** Opening Information provided block **

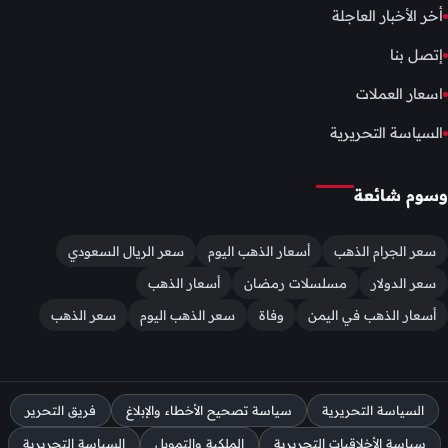
أخر الأخبار العاجلة
إتصل بنا
اسعار العملات
السياسة التحريرية
وسوم شائعة
سعر الجرام الذهب
أسعار الذهب اليوم
سعر الريال السعودي
سعر الدولار
مسلسلات رمضان
أسعار الذهب
أسعار الذهب في اليمن
وفاة
سعر الذهب اليوم
سعر الذهب
السياسة التحريرية
سياسة تصحيح الأخطاء والإبلاغ
فريق التحرير
سياسة الأخلاقيات التحريرية
الملكية والتمويل
السياسة التحريرية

** Closing Information provided block **

**Your assignment:** Nothing but the lines from the line containing "سعر الجرام الذهب" through the final line of the entries should appear in your answer, copied exactly.

**Task output:**
سعر الجرام الذهب
أسعار الذهب اليوم
سعر الريال السعودي
سعر الدولار
مسلسلات رمضان
أسعار الذهب
أسعار الذهب في اليمن
وفاة
سعر الذهب اليوم
سعر الذهب
السياسة التحريرية
سياسة تصحيح الأخطاء والإبلاغ
فريق التحرير
سياسة الأخلاقيات التحريرية
الملكية والتمويل
السياسة التحريرية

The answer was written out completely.